# DataFrames: Reading in messy data
     
In the [01-data-access](./01-data-access.ipynb) example we show how Dask Dataframes can read and store data in many of the same formats as Pandas dataframes.  One key difference, when using Dask Dataframes is that instead of opening a single file with a function like [pandas.read_csv](https://pandas.pydata.org/pandas-docs/stable/reference/api/pandas.read_csv.html), we typically open many files at once with [dask.dataframe.read_csv](https://docs.dask.org/en/latest/dataframe-api.html#dask.dataframe.read_csv). This enables us to treat a collection of files as a single dataset. Most of the time this works really well. But real data is messy and in this notebook we will explore a more advanced technique to bring messy datasets into a dask dataframe.

## Start Dask Client for Dashboard

Starting the Dask Client is optional.  It will provide a dashboard which 
is useful to gain insight on the computation.  

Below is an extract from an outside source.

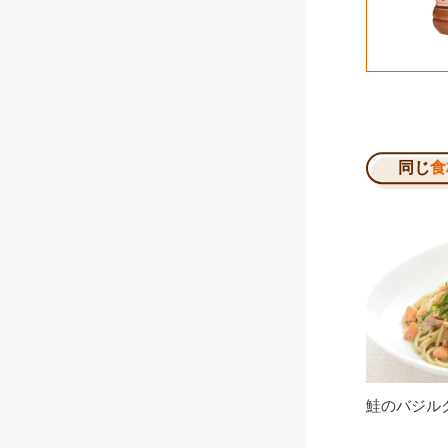
同じ
食
鮭のバジル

The link to the dashboard will become visible when you create the client below.  We recommend having it open on one side of your screen while using your notebook on the other side.  This can take some effort to arrange your windows, but seeing them both at the same is very useful when learning.

In [1]:
from dask.distributed import Client
client = Client(n_workers=1, threads_per_worker=4, processes=False, memory_limit='2GB')
client

0,1
Client  Scheduler: inproc://10.1.0.4/8351/1  Dashboard: http://10.1.0.4:8787/status,Cluster  Workers: 1  Cores: 4  Memory: 2.00 GB


## Create artificial dataset

First we create an artificial dataset and write it to many CSV files.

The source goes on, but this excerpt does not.